**Data shown:**
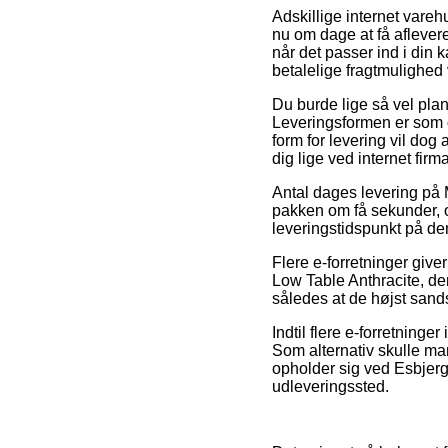
Adskillige internet vareh
nu om dage at få aflever
når det passer ind i din
betalelige fragtmulighed
Du burde lige så vel plan
Leveringsformen er som 
form for levering vil dog
dig lige ved internet fir
Antal dages levering på 
pakken om få sekunder, 
leveringstidspunkt på d
Flere e-forretninger give
Low Table Anthracite, der
således at de højst sands
Indtil flere e-forretninge
Som alternativ skulle man
opholder sig ved Esbjerg, 
udleveringssted.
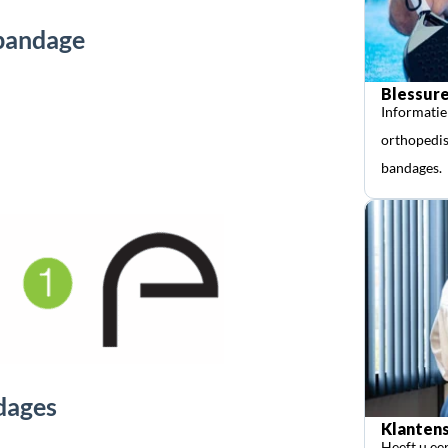
ebandage
Blessure
Informatie
orthopedis
bandages.
dages
Klantens
Heeft u ee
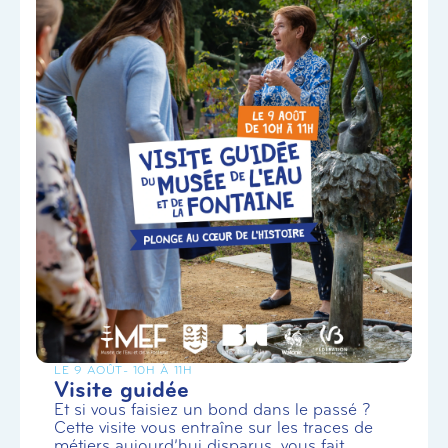
LE 9 AOÛT
- 10H À 11H
Visite guidée
Et si vous faisiez un bond dans le passé ?
Cette visite vous entraîne sur les traces de
métiers aujourd’hui disparus, vous fait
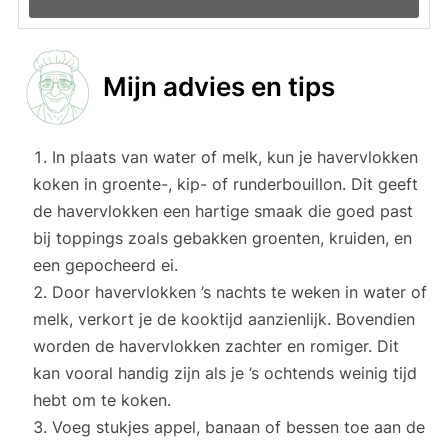
Mijn advies en tips
In plaats van water of melk, kun je havervlokken
koken in groente-, kip- of runderbouillon. Dit geeft
de havervlokken een hartige smaak die goed past
bij toppings zoals gebakken groenten, kruiden, en
een gepocheerd ei.
Door havervlokken ’s nachts te weken in water of
melk, verkort je de kooktijd aanzienlijk. Bovendien
worden de havervlokken zachter en romiger. Dit
kan vooral handig zijn als je ’s ochtends weinig tijd
hebt om te koken.
Voeg stukjes appel, banaan of bessen toe aan de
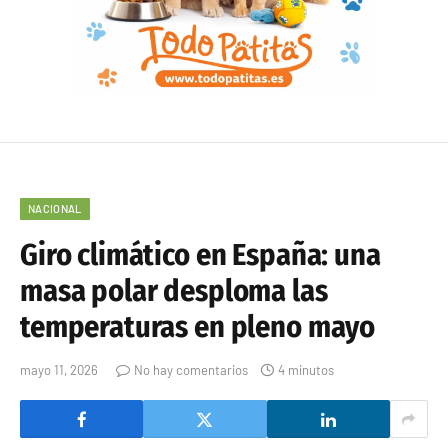
NACIONAL
Giro climático en España: una
masa polar desploma las
temperaturas en pleno mayo
mayo 11, 2026
No hay comentarios
4 minutos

**Exercise objective:** Every line in the records that holds the word "mayo" should be copied into the answer.

**Output for this task:**
temperaturas en pleno mayo
mayo 11, 2026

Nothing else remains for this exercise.